Dietary fat clearance in type V hyperlipoproteinaemia secondary to a rare variant of human apolipoprotein E: the apolipoprotein E3 (Arg 136 → Ser)

Abstract

This present case report describes two siblings with severe type V hyperlipoproteinaemia, diagnosed very early in life and due to the combination of the common apolipoprotein (Apo) E2 allele and a rare mutant variant of ApoE, ApoE3 (Arg 136 → Ser). Phenotyping of ApoE falsely identified E2/E2 phenotype. The presence of mutated ApoE was suspected on an unusual restriction polymorphism of a Hha 1 restriction site and confirmed by sequence analysis of the cloned polymerase chain reaction fragment of exon 4 and familial segregation study. The severity of the hypertriacylglycerolaemia was modulated by the lipid content of the diet. A low-fat diet enriched in medium-chain triacylglycerol (TAG) decreased but did not normalize plasma TAG levels in both affected patients of the pedigree.

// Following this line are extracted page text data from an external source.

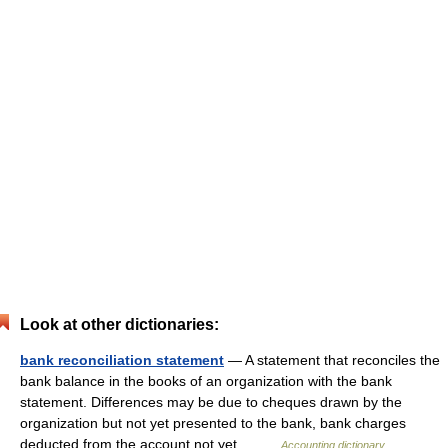
Look at other dictionaries:
bank reconciliation statement
— A statement that reconciles the
bank balance in the books of an organization with the bank
statement. Differences may be due to cheques drawn by the
organization but not yet presented to the bank, bank charges
deducted from the account not yet… …
Accounting dictionary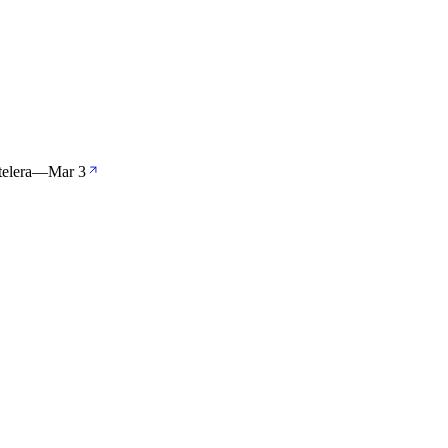
elera
—
Mar 3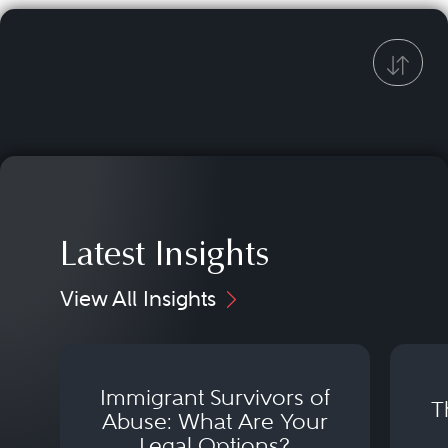
Latest Insights
View All Insights
Immigrant Survivors of
T
Abuse: What Are Your
Legal Options?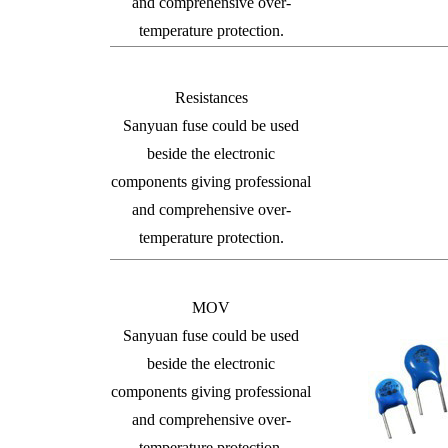
and comprehensive over-
temperature protection.
Resistances
Sanyuan fuse could be used
beside the electronic
components giving professional
and comprehensive over-
temperature protection.
MOV
Sanyuan fuse could be used
beside the electronic
components giving professional
and comprehensive over-
temperature protection.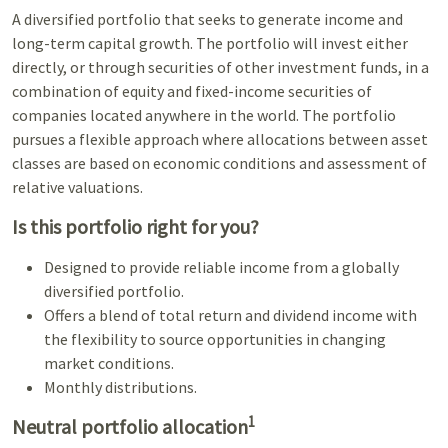
A diversified portfolio that seeks to generate income and
long-term capital growth. The portfolio will invest either
directly, or through securities of other investment funds, in a
combination of equity and fixed-income securities of
companies located anywhere in the world. The portfolio
pursues a flexible approach where allocations between asset
classes are based on economic conditions and assessment of
relative valuations.
Is this portfolio right for you?
Designed to provide reliable income from a globally
diversified portfolio.
Offers a blend of total return and dividend income with
the flexibility to source opportunities in changing
market conditions.
Monthly distributions.
1
Neutral portfolio allocation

A standardized lipid-enriched test meal showed a marked impairment of TAG-rich lipoprotein (TRL) clearance, especially the exogeneous TRL bearing ApoB-48 which still represented 79 % of total TRL 7 h after the fat load. Finally, differences between the male and female siblings with the existence of a consanguine relationship in their parents suggested the involvement of other genetic factors in modulating the severity of phenotypic expression. This observation reinforces the usefulness of genotyping of ApoE for the characterization of genetic hypertriacylglycerolaemia and selection of the appropriate diet and treatment.